Their airspeed dropped. Hydraulics whined out along the trailing edge of the XCV-62’s wing. Control surfaces were opening to give them more lift as they slowed. There were more bumps and thumps below the cockpit as the Ranger’s landing gear came down.
When he got the green light confirming that their nose gear and bogies were locked in position, Brad disengaged the terrain-following system and throttled back even farther. “Hang tight!” he warned over the intercom.
The Iron Wolf aircraft slid down out of the sky and touched down. Thick curtains of snow fountained to either side, hurled high into the air as the Ranger raced down the clearing. It bucked and bounced across the uneven ground hidden beneath the snowpack. Carefully, Brad reversed thrust — trying to shed speed as rapidly as possible without risking a skid on this slick surface.
They slid to a shuddering stop with only a couple of hundred feet to spare. “Everyone all right back there?” Brad asked over the intercom.
“Jostled around and bruised a bit, but otherwise fine,” Ian Schofield said cheerfully. “Standing by to deploy once you drop the bloody ramp.”
Smiling with relief, Brad fed just a little power to the engines and steered the Ranger through a tight 180-degree turn so that they were facing back the way they’d come, ready for an immediate takeoff. Then he throttled all the way down and hit the ramp release.

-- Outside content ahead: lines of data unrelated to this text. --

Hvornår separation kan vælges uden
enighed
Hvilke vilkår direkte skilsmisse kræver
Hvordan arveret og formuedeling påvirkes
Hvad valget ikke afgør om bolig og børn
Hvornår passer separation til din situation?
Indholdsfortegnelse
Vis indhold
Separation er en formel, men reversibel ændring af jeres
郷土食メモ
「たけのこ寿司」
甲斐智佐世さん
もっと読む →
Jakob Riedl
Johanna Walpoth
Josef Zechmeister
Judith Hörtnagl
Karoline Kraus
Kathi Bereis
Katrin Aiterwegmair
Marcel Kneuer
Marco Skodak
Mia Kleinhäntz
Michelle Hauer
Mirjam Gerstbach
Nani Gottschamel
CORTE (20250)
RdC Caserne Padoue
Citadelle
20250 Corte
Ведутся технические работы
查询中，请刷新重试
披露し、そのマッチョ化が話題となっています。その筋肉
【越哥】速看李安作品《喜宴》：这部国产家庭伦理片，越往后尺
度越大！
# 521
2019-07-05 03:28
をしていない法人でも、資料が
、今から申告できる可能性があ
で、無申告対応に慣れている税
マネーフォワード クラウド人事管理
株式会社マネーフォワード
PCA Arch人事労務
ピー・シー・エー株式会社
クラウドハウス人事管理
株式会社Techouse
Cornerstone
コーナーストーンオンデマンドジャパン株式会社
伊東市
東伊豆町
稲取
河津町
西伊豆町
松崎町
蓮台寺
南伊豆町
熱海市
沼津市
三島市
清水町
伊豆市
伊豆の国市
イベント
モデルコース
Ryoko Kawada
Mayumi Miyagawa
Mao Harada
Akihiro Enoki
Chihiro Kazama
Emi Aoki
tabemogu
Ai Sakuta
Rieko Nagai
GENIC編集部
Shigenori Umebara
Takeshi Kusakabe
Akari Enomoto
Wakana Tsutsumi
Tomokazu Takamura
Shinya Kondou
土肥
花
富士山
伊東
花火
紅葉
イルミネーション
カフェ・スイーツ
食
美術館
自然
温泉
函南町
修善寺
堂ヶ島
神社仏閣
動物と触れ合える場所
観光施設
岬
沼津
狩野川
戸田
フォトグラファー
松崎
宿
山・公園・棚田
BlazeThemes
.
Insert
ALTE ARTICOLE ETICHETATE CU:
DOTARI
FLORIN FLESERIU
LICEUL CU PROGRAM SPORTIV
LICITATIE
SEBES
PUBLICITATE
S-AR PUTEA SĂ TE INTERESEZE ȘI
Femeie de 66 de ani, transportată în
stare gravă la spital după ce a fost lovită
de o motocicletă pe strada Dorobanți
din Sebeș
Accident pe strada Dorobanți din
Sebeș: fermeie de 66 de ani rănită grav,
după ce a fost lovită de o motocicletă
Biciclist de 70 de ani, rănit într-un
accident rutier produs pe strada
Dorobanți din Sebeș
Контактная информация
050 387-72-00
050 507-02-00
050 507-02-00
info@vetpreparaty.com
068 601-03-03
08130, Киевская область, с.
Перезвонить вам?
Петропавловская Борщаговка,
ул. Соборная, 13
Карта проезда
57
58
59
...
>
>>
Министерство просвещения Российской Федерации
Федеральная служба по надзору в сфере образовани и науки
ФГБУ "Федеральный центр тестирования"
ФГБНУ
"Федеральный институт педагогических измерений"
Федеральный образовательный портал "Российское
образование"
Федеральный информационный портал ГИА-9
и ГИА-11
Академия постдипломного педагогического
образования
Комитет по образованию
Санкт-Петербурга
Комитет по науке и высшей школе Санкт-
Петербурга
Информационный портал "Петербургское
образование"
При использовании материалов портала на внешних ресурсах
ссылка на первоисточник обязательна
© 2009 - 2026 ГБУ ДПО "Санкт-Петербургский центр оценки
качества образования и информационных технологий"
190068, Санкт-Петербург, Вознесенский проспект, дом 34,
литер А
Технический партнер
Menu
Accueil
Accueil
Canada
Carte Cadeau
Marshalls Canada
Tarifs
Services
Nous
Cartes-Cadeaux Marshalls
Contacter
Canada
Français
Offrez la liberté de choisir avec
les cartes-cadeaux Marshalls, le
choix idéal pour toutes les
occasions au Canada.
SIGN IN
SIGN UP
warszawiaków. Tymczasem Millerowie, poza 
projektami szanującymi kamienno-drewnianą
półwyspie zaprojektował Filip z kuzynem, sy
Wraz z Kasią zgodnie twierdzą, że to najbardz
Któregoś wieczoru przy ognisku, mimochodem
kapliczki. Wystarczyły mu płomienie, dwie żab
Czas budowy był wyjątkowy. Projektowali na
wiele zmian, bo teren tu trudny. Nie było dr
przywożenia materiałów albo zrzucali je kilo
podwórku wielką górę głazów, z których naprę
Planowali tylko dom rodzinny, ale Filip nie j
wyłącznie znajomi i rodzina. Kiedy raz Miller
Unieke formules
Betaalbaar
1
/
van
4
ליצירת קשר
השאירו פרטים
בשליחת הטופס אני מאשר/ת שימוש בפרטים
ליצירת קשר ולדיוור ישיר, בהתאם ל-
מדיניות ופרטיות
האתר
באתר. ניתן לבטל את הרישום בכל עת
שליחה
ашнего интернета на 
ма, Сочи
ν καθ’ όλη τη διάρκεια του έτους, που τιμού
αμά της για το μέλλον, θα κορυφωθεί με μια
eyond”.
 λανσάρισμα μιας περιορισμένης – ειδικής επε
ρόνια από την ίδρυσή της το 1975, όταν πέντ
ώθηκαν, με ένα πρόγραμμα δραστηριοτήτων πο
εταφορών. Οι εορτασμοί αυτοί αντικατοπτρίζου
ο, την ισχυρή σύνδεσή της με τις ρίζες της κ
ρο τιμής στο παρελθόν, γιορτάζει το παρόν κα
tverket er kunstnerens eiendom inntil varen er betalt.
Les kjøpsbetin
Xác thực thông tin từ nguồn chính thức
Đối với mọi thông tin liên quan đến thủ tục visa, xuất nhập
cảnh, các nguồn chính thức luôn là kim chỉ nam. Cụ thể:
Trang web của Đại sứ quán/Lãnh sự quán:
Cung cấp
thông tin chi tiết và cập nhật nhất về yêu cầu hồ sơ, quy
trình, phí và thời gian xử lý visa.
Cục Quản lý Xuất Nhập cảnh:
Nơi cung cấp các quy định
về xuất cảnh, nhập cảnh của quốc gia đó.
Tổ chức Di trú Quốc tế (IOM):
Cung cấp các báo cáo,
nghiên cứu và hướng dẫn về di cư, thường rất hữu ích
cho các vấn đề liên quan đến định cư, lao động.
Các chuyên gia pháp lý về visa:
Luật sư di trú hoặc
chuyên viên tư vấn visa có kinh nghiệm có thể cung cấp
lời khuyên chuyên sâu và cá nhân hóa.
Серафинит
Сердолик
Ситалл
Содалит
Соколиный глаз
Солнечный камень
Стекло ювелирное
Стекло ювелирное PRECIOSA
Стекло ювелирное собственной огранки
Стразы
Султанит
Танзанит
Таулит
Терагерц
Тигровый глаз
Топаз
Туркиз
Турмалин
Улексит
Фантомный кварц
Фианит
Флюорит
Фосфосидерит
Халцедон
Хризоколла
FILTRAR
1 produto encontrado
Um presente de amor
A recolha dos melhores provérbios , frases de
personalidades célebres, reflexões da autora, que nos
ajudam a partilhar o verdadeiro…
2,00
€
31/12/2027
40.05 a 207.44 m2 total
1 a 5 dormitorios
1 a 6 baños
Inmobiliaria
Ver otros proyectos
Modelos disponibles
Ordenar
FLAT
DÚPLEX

Schofield and his four commandos were out in seconds, fanning across the snow-covered expanse to take up covering positions around the stationary XCV-62. One of them lugged three Israeli-made Spike-SR man-portable antitank missiles. The others were equipped with a mix of sniper rifles and automatic weapons.
The two Iron Wolf CIDs exited right behind them — slowly unfolding out of the cramped troop compartment. They glided down the ramp and out into the snow with long, menacing strides. Packs stuffed full of extra ammunition, explosives, and other gear were slung across their backs. The lead robot swiveled its six-sided head toward the cockpit. “Wolf One to Wolf Six-Two,” Macomber said. “Thanks for the ride. We’re moving out now.”
“Copy that, One,” Brad replied. His chest felt tight. “But be careful, Whack. If the defenses look too tough, don’t try to bull on through.”
“Don’t sweat it, Six-Two,” the other man said gruffly. “Charlie and I know what we’re doing. We’ll go in, shoot the crap out of a bunch of Russians, and boogie on back here before the survivors figure out what the hell just happened to them. Wolf One out.”
With that, the two Iron Wolf robots turned and loped southeast at high speed.
Gryzlov listened intently while Colonel Balakin made his report. “Our radar station at Kipiyevo picked up one brief contact about thirty minutes ago,” the colonel said. “But they say it vanished almost immediately. Within just a few seconds.”